Med students meet their Match March 16
Graduating students from the UW School of Medicine joined their peers across the U.S. in the annual rite of the National Residency Matching Program.
Susan Gregg, email@example.com .206.616.6730, 206.390.3226 (cell)
Today at exactly noon EDT (9 a.m. PDT in Seattle), fourth-year med students across the country opened envelopes and checked smart phone apps to see the fruits of their years of hard work and tenacity. Few events generate as much excitement for the soon-to-be M.D.s as they learned in which residency programs they will train for the next three to seven years. Cheers, hugs and tears were not in short supply.

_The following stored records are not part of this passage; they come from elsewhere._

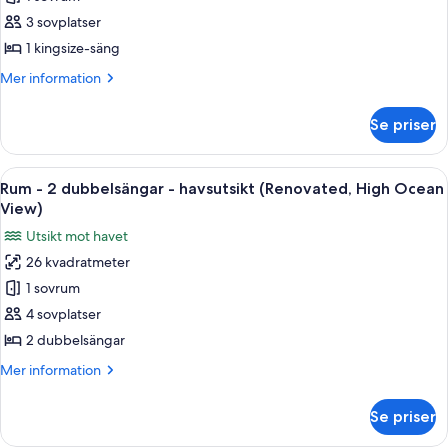
-
3 sovplatser
1
1 kingsize-säng
kingsize-
Mer
Mer information
säng
information
-
om
Se priser
Rum
havsutsikt
-
(Princess
1
Öppna
Ett hotellrum med två sängar, ett skriv
Wing)
6
kingsize-
Rum - 2 dubbelsängar - havsutsikt (Renovated, High Ocean
alla
säng
View)
-
foton
Utsikt mot havet
havsutsikt
för
(Princess
26 kvadratmeter
Rum
Wing)
1 sovrum
-
2
4 sovplatser
dubbelsängar
2 dubbelsängar
-
Mer
Mer information
havsutsikt
information
(Renovated,
om
Se priser
Rum
High
-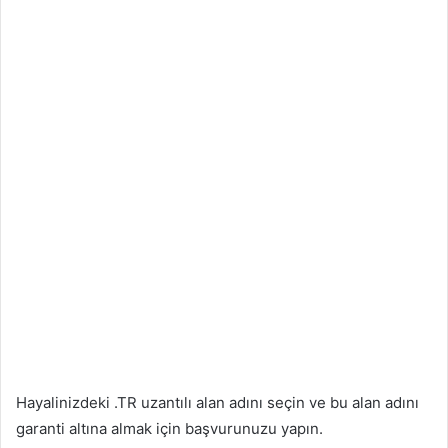
Hayalinizdeki .TR uzantılı alan adını seçin ve bu alan adını
garanti altına almak için başvurunuzu yapın.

The National Residency Matching Program said that the 2018 Main Residency Match is the largest in its history. A record-high 37,103 applicants submitted program choices for 33,167 positions, the most ever offered in the Match. The number of available first-year positions rose to 30,232, an increase of 1,383 over 2017,
See today's news release from the National Residency Matching Program summarizing and analyzing the overall 2018 Match results, and their infographic and preliminary data tables.
At the UW School of Medicine, 217 students are participating in Match across the five-state WWAMI region. WWAMI, founded in 1971, is a regional, decentralized medical education program run by the UW School of Medicine in Washington, Wyoming, Alaska, Montana and Idaho. The program is a key reason why many UW medical school graduates decide to become primary-care physicians in rural, underserved communities.
Of the 217 UW participants in the Match this year, 32 percent matched into residencies in WWAMI, and 50 percent matched into primary-care residencies. Results of the Main Residency Match are often used to predict the future makeup of the physician workforce.
“Every practicing doctor over the age of 40 remembers opening that envelope,” said Dr. Suzanne Allen, vice dean for academic, rural and regional affairs for the UW School of Medicine. “Today students can find out where they matched by checking an app on their smart phone, but regardless of how you find out it is extremely thrilling to learn where you’ll spend the next three to seven years training in your chosen field. We are very proud of and excited for our students.”
Residency training, also called graduate medical education, or GME, prepares those who have recently earned an M.D. degree for particular fields of medical practice.. Before graduates from an M.D. program can practice medicine, they must complete residency training.
For applicants, the Main Residency Match process begins in the fall during the final year of medical school, when they apply to the residency programs of their choice. Throughout the fall and early winter, applicants interview with programs. From mid-January to late February, applicants and program directors rank each other in order of preference. They then submit their preference lists to the National Residency Matching Program, which processes them using a computerized mathematical algorithm to match applicants with programs.